Des annonces très décevantes

Depuis des dizaines d’années, la France aggrave son retard en matière de développement du vélo comme mode de transport. Les annonces du Ministre délégué aux transports le 5 mars dernier ne sont pas à la hauteur des enjeux.

Elles sont même très décevantes à cause

  • d’une part de l’absence de remise en cause du tout-voiture ;
  • d’autre part de l’ignorance du terrain associatif.

Quant au communiqué de presse du ministère, il met en avant l’annonce de mesures qu’il faut bien appeler des gadgets : des "invitations" (seulement) aux municipalités à baisser la vitesse en ville ou aux entreprises à indemniser les déplacements en vélo, de qui est déjà tout à fait possible… Aucun engagement fort à changer lois ou règlements, on est dans le flou de bonnes intentions.

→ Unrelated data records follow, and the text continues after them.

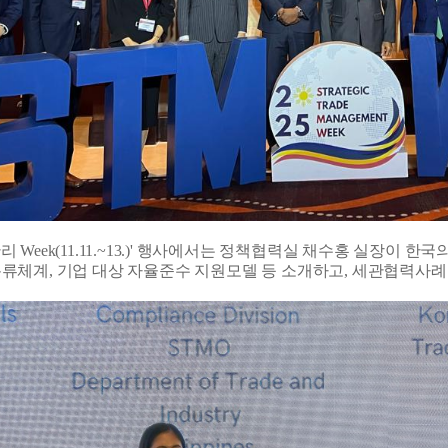
 Week(11.11.~13.)' 행사에서는 정책협력실 채수홍 실장이
류체계, 기업 대상 자율준수 지원모델 등 소개하고, 세관협력사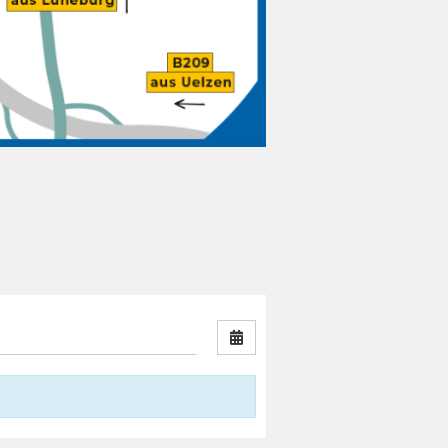
Nach Datum filtern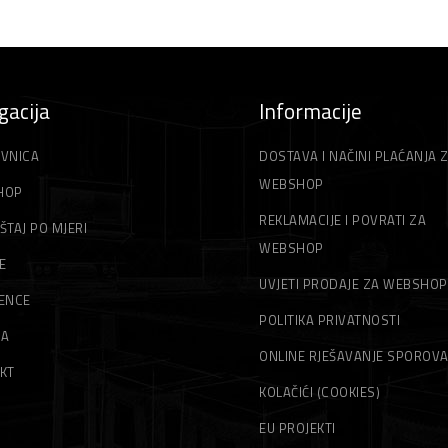
gacija
Informacije
VNICA
DOSTAVA I NAČINI PLAĆANJA 
WEBSHOP
HOP
REKLAMACIJE I POVRATI ZA
ŠTAJ PO MJERI
WEBSHOP
E
UVJETI PRODAJE ZA WEBSHOP
ENCE
POLITIKA PRIVATNOSTI
MA
ONLINE RJEŠAVANJE SPOROV
KT
KOLAČIĆI (COOKIES)
EU PROJEKTI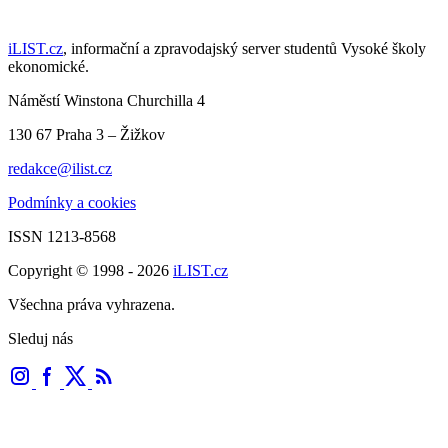
iLIST.cz
, informační a zpravodajský server studentů Vysoké školy
ekonomické.
Náměstí Winstona Churchilla 4
130 67 Praha 3 – Žižkov
redakce@ilist.cz
Podmínky a cookies
ISSN 1213-8568
Copyright © 1998 - 2026
iLIST.cz
Všechna práva vyhrazena.
Sleduj nás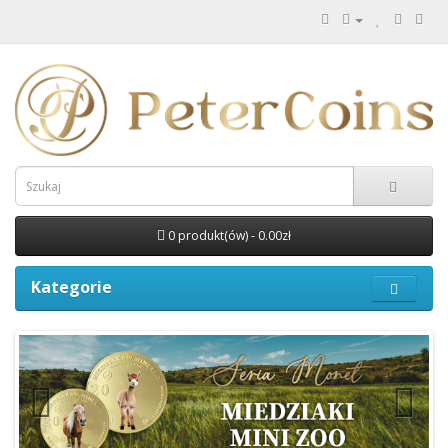
0 produkt(ów) - 0.00zł
Kategorie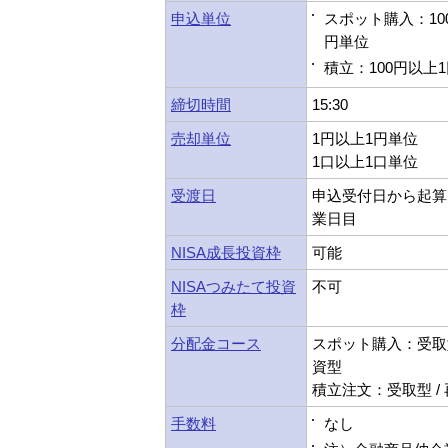
申込単位
スポット購入：10
円単位
積立：100円以上
締切時間
15:30
売却単位
1円以上1円単位
1口以上1口単位
受渡日
申込受付日から起算
業日目
NISA成長投資枠
可能
NISAつみたて投資
不可
枠
分配金コース
スポット購入：受取型
資型
積立注文：受取型 /
手数料
なし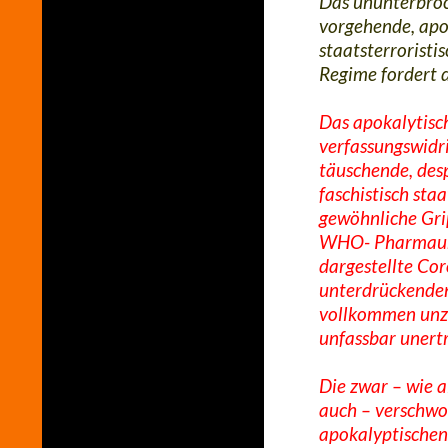
Das ununterbroc
vorgehende, apok
staatsterroristi
Regime fordert d
Das apokalytisch
verfassungswidri
täuschende, des
faschistisch staa
gewöhnliche Grip
WHO- Pharmaunte
dargestellte Co
unterdrückende
vollkommen unzu
unfassbar unertr
Die zwar – wie 
auch – verschwo
apokalyptischen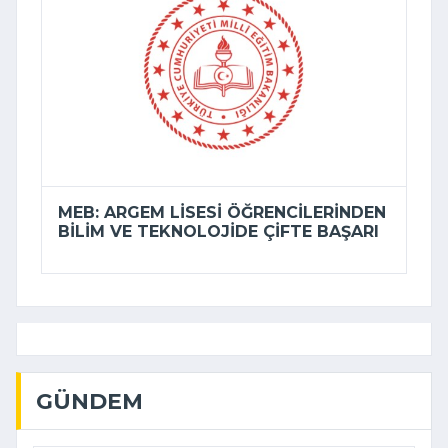
MEB: ARGEM LISESI ÖĞRENCILERINDEN
BILIM VE TEKNOLOJIDE ÇIFTE BAŞARI
GÜNDEM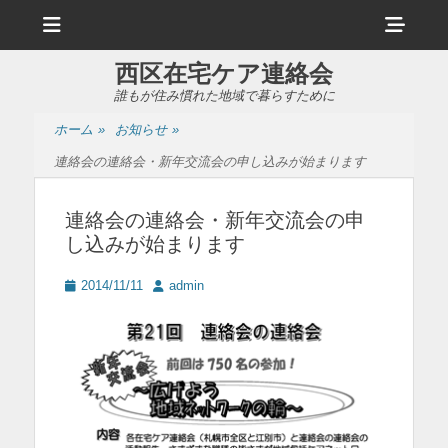
メ
ヘ
ニ
ュ
ッ
ー
西区在宅ケア連絡会
ダ
誰もが住み慣れた地域で暮らすために
ー
ホーム
»
お知らせ
»
サ
連絡会の連絡会・新年交流会の申し込みが始まります
イ
ド
連絡会の連絡会・新年交流会の申
し込みが始まります
バ
ー
投
投
2014/11/11
admin
稿
稿
コ
日
者
ン
テ
ン
ツ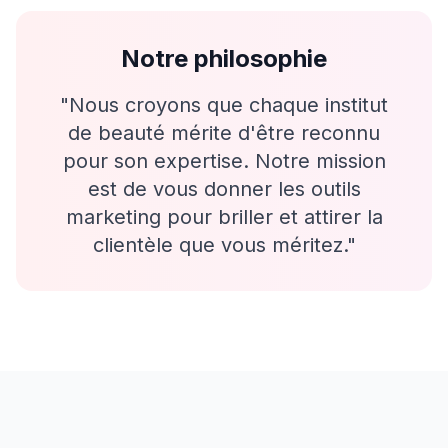
Notre philosophie
"Nous croyons que chaque institut
de beauté mérite d'être reconnu
pour son expertise. Notre mission
est de vous donner les outils
marketing pour briller et attirer la
clientèle que vous méritez."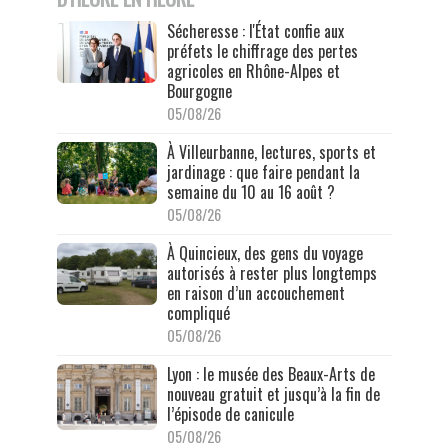
Sécheresse : l'État confie aux
préfets le chiffrage des pertes
agricoles en Rhône-Alpes et
Bourgogne
05/08/26
À Villeurbanne, lectures, sports et
jardinage : que faire pendant la
semaine du 10 au 16 août ?
05/08/26
À Quincieux, des gens du voyage
autorisés à rester plus longtemps
en raison d’un accouchement
compliqué
05/08/26
Lyon : le musée des Beaux-Arts de
nouveau gratuit et jusqu’à la fin de
l’épisode de canicule
05/08/26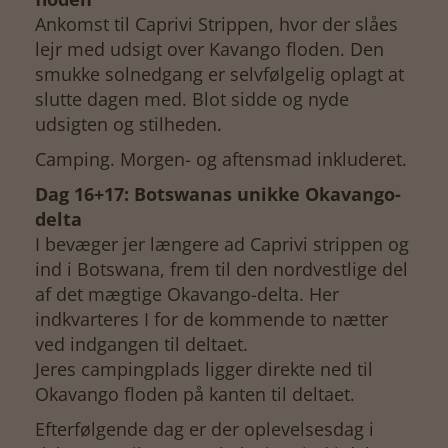
Ankomst til Caprivi Strippen, hvor der slåes
lejr med udsigt over Kavango floden. Den
smukke solnedgang er selvfølgelig oplagt at
slutte dagen med. Blot sidde og nyde
udsigten og stilheden.
Camping. Morgen- og aftensmad inkluderet.
Dag 16+17: Botswanas unikke Okavango-
delta
I bevæger jer længere ad Caprivi strippen og
ind i Botswana, frem til den nordvestlige del
af det mægtige Okavango-delta. Her
indkvarteres I for de kommende to nætter
ved indgangen til deltaet.
Jeres campingplads ligger direkte ned til
Okavango floden på kanten til deltaet.
Efterfølgende dag er der oplevelsesdag i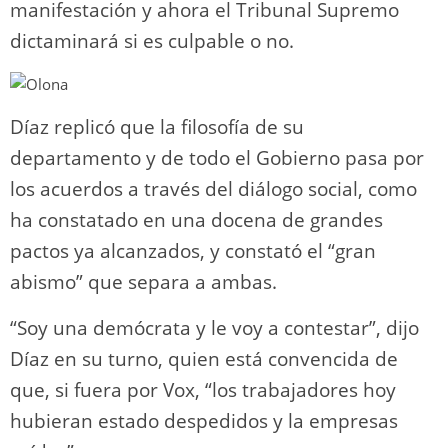
manifestación y ahora el Tribunal Supremo
dictaminará si es culpable o no.
Díaz replicó que la filosofía de su
departamento y de todo el Gobierno pasa por
los acuerdos a través del diálogo social, como
ha constatado en una docena de grandes
pactos ya alcanzados, y constató el “gran
abismo” que separa a ambas.
“Soy una demócrata y le voy a contestar”, dijo
Díaz en su turno, quien está convencida de
que, si fuera por Vox, “los trabajadores hoy
hubieran estado despedidos y la empresas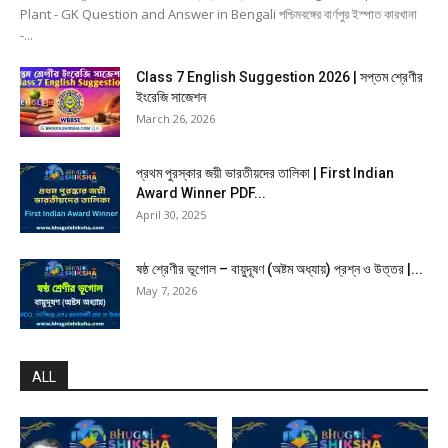
Plant - GK Question and Answer in Bengali পশ্চিমবঙ্গের বার্ণপুর ইস্পাত কারখানা
-...
Class 7 English Suggestion 2026 | সপ্তম শ্রেণীর
ইংরেজি সাজেশন
March 26, 2026
প্রথম পুরস্কার জয়ী ভারতীয়দের তালিকা | First Indian
Award Winner PDF...
April 30, 2025
ষষ্ঠ শ্রেণীর ভূগোল – বায়ুদূষণ (অষ্টম অধ্যায়) প্রশ্ন ও উত্তর |...
May 7, 2026
ALL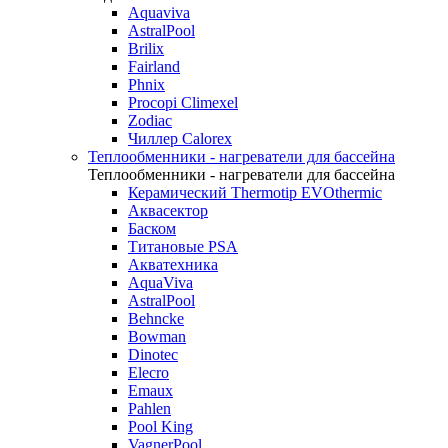
Aquaviva
AstralPool
Brilix
Fairland
Phnix
Procopi Climexel
Zodiac
Чиллер Calorex
Теплообменники - нагреватели для бассейна
Теплообменники - нагреватели для бассейна
Керамический Thermotip EVOthermic
Аквасектор
Баском
Титановые PSA
Акватехника
AquaViva
AstralPool
Behncke
Bowman
Dinotec
Elecro
Emaux
Pahlen
Pool King
VagnerPool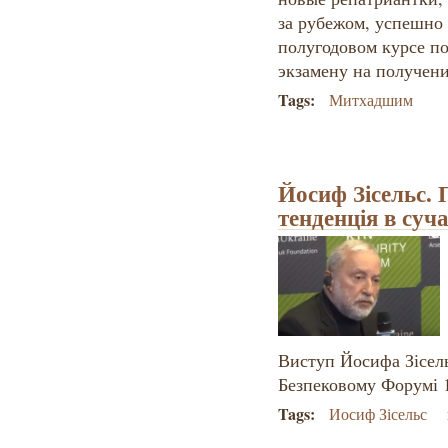
за рубежом, успешно
полугодовом курсе по
экзамену на получени
Tags:
Митхадшим
Йосиф Зісельс.
тенденція в суча
Виступ Йосифа Зісел
Безпековому Форумі 1
Tags:
Иосиф Зісельс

Vélorution réclame une véritable écoute et un véritable suivi des demandes de toutes les associations cyclistes, une libération effective de l’espace urbain et routier pour les déplacements à vélo, et une réelle politique d’incitation pour les automobilistes et motards à se séparer de leur engin motorisé.

En tant que collectif militant depuis dix ans pour la cause du cycliste urbain, Vélorution a des demandes à soumettre au ministère. Par exemple…

Pour un véritable partage de l’espace public

<< Axe 2 : Partager l’espace public et sécuriser les modes actifs - Le développement des modes actifs nécessite des infrastructures cyclables et piétonnes sécurisées et agréables les éloignant de la circulation automobile […] >> [extrait du dossier de presse du ministère]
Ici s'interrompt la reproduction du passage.